Krishnamurthy S, Mondal N, Narayanan P, Biswal N, Srinivasan S, Soundravally R. Indian J. Pediatr. 2013; 80(3): 183-189.

Affiliation

Department of Pediatrics, Jawaharlal Institute of Postgraduate Medical Education and Research (JIPMER), Pondicherry, 605006, India, drsriramk@yahoo.com.

Copyright

(Copyright © 2013, K C Chaudhuri Foundation and All India Institute of Medical Sciences, Publisher Holtzbrinck Springer Nature Publishing Group)

DOI

10.1007/s12098-012-0791-z

PMID

22692434

Abstract

OBJECTIVES: To determine the incidence, etiology, short term outcome and predictors of mortality in hospitalized children aged 1 mo to 13 y with Acute Kidney Injury (AKI). METHODS: This prospective observational study was conducted in the pediatric wards and the pediatric intensive care unit (PICU) of a tertiary hospital in southern India, to study the clinico-etiological profile of AKI (defined according to the Acute Kidney Injury Network criteria).
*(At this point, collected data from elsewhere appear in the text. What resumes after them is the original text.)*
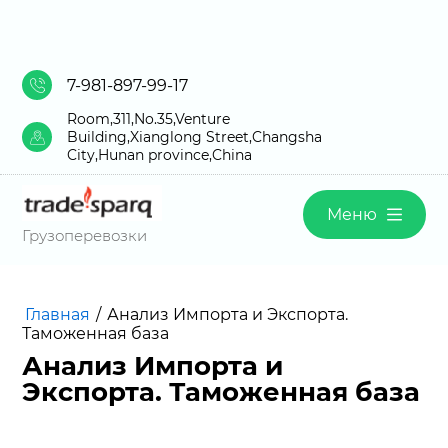
7-981-897-99-17
Room,311,No.35,Venture
Building,Xianglong Street,Changsha
City,Hunan province,China
Меню
Грузоперевозки
Главная
/
Анализ Импорта и Экспорта.
Таможенная база
Анализ Импорта и
Экспорта. Таможенная база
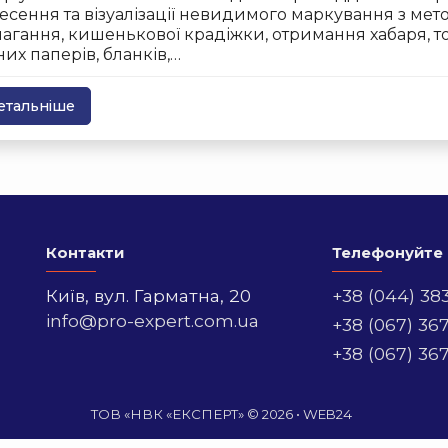
есення та візуалізації невидимого маркування з мет
агання, кишенькової крадіжки, отримання хабаря, то
них паперів, бланків,…
етальніше
Контакти
Телефонуйте
Київ,
вул. Гарматна, 20
+38 (044) 38
info@pro-expert.com.ua
+38 (067) 36
+38 (067) 36
ТОВ «НВК «ЕКСПЕРТ» © 2026 •
WEB24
From June 2010 through March 2011, 2376 children were included in the study. RESULTS: The incidence of AKI was 5.2 % in the pediatric wards and 25.1 % in the PICU. AKI occurred in association with infections (55.4 %), acute glomerulonephritis (16.9 %), cardiac disease (4.8 %), envenomations (4.2 %) and hemolytic uremic syndrome (3.6 %). Pneumonia constituted 26.1 % of the infections. Tropical febrile illnesses (dengue, scrub typhus, enteric fever, cholera, tuberculosis, malaria and leptospirosis) constituted 15.6 % of children with AKI. Dialysis was required in 14.5 % of patients; mortality was 17.5 %. A significant proportion of children (17.5 % of survivors) had partial renal recovery at discharge. On multivariate logistic regression, dysnatremia and meningoencephalitis were independent predictors of mortality in AKI. CONCLUSIONS: The incidence of AKI is high in the patient population, including the non-critically ill children. AKI continues to be associated with adverse outcomes. Presence of dysnatremia and meningoencephalitis are poor predictors of outcome in AKI.